In the summer of 2012, an ordinary consultation to get my wisdom teeth removed led to a startling discovery.
“Do you know that you have idiopathic condylar resorption? Only your back molars touch,” stated the dental surgeon.
I replied, “No... I just thought food was extra tough to chew.”
And with this, my journey with idiopathic condylar resorption began. Idiopathic condylar resorption (ICR) is defined by the Baylor University Medical Center as, “ a specific condition that affects the jaw joints (temporomandibular joints or TMJs) and most commonly occurs in teenage girls.” Because this doctor was specialized in wisdom teeth removal, I sought a second opinion and even a third. Both maxillofacial surgeons I saw informed me that surgery would be required lest with old age, I would deal with joint issues.
Before the preliminary steps to such a surgery can even be taken, it must be determined that the disease has been in remission for at least twelve months. Since there is no definitive way to determine whether or not resorption has ended, the area is observed biannually to see if there is any measurable change. As a result, every six months since my diagnosis, I have had X-rays taken of my jaw and the occlusal gap (overbite) is measured.

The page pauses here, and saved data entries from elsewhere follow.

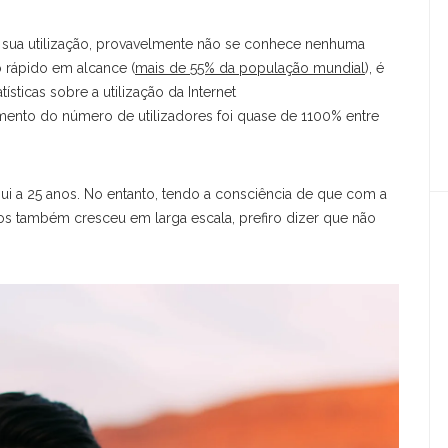
 sua utilização, provavelmente não se conhece nenhuma
o rápido em alcance (
mais de 55% da população mundial
), é
sticas sobre a utilização da Internet
imento do número de utilizadores foi quase de 1100% entre
i a 25 anos. No entanto, tendo a consciência de que com a
os também cresceu em larga escala, prefiro dizer que não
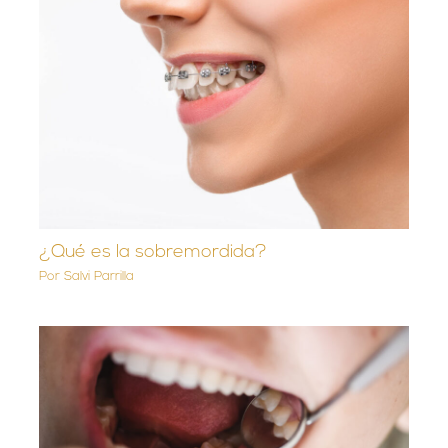
¿Qué es la sobremordida?
Por
Salvi Parrilla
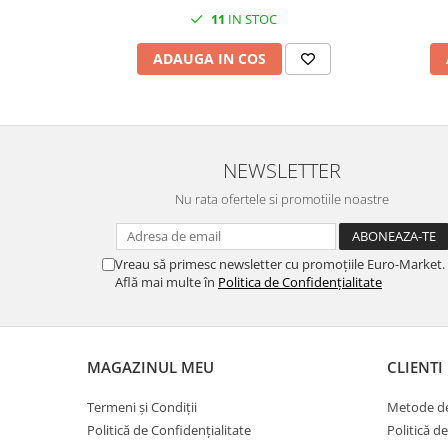
11
IN STOC
ADAUGA IN COS
NEWSLETTER
Nu rata ofertele si promotiile noastre
Vreau să primesc newsletter cu promoțiile Euro-Market.
Află mai multe în
Politica de Confidențialitate
MAGAZINUL MEU
CLIENTI
Termeni și Condiții
Metode de
Politică de Confidențialitate
Politică d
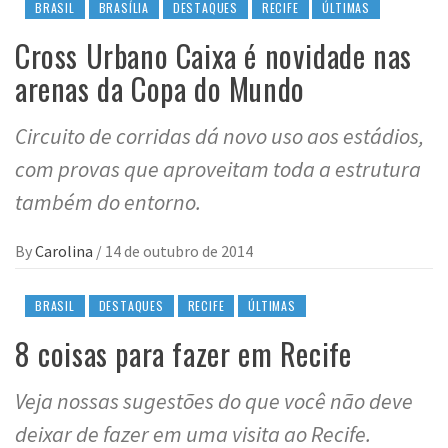
BRASIL
BRASÍLIA
DESTAQUES
RECIFE
ÚLTIMAS
Cross Urbano Caixa é novidade nas
arenas da Copa do Mundo
Circuito de corridas dá novo uso aos estádios,
com provas que aproveitam toda a estrutura
também do entorno.
By
Carolina
/
14 de outubro de 2014
BRASIL
DESTAQUES
RECIFE
ÚLTIMAS
8 coisas para fazer em Recife
Veja nossas sugestões do que você não deve
deixar de fazer em uma visita ao Recife.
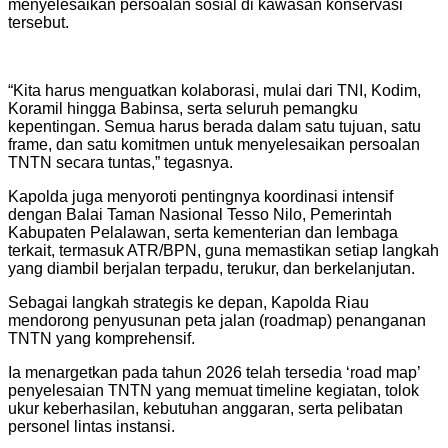
menyelesaikan persoalan sosial di kawasan konservasi
tersebut.
“Kita harus menguatkan kolaborasi, mulai dari TNI, Kodim,
Koramil hingga Babinsa, serta seluruh pemangku
kepentingan. Semua harus berada dalam satu tujuan, satu
frame, dan satu komitmen untuk menyelesaikan persoalan
TNTN secara tuntas,” tegasnya.
Kapolda juga menyoroti pentingnya koordinasi intensif
dengan Balai Taman Nasional Tesso Nilo, Pemerintah
Kabupaten Pelalawan, serta kementerian dan lembaga
terkait, termasuk ATR/BPN, guna memastikan setiap langkah
yang diambil berjalan terpadu, terukur, dan berkelanjutan.
Sebagai langkah strategis ke depan, Kapolda Riau
mendorong penyusunan peta jalan (roadmap) penanganan
TNTN yang komprehensif.
Ia menargetkan pada tahun 2026 telah tersedia ‘road map’
penyelesaian TNTN yang memuat timeline kegiatan, tolok
ukur keberhasilan, kebutuhan anggaran, serta pelibatan
personel lintas instansi.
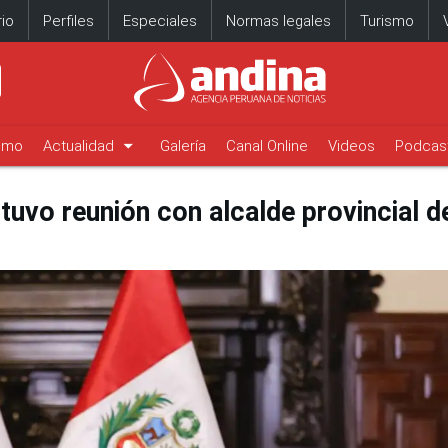
io
Perfiles
Especiales
Normas legales
Turismo
arrow_drop_down
timo
Actualidad
Galería
Canal Online
Videos
Podcas
tuvo reunión con alcalde provincial d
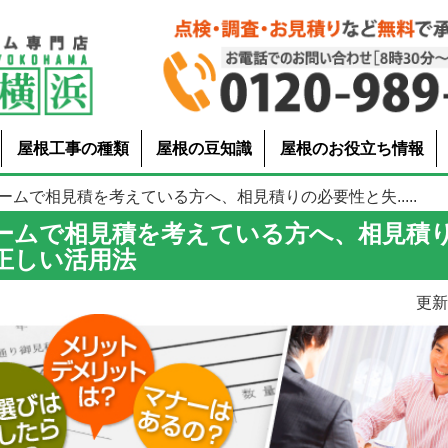
屋根工事の種類
屋根の豆知識
屋根のお役立ち情報
ームで相見積を考えている方へ、相見積りの必要性と失.....
ームで相見積を考えている方へ、相見積
正しい活用法
更新日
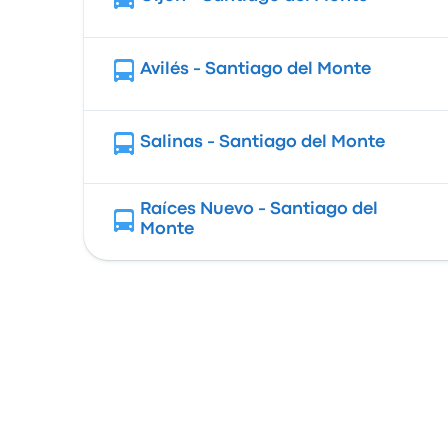
Avilés - Santiago del Monte
Salinas - Santiago del Monte
Raíces Nuevo - Santiago del
Monte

Because of the need for constant monitoring of the disease, I have amassed numerous X-rays and other medical records in order to build a comprehensive portfolio of my condition. Previously, I would have to retrieve all these X-rays prior to each doctor’s visit, which became an increasingly tedious process as I amassed more medical images. With Jack Imaging, I am able to organize all of these medical images and monitor the progress of my condition chronologically. It has been two years since my diagnosis and I will soon begin the preparatory steps for my surgery. When the time comes to coordinate with an orthodontist for my pre-surgery preparation, I will be able to easily share my X-rays with him/her via Jack Imaging rather than bringing in my assorted medical image discs. After the surgery, I must continue to monitor the jaw joints via X-ray for about a year to ensure that the surgery was a success.
Rather than sending in a request to retrieve my medical images for viewing, I am now able to monitor my condition on my laptop using this online platform. I feel empowered knowing that I can keep track of my health from my own home.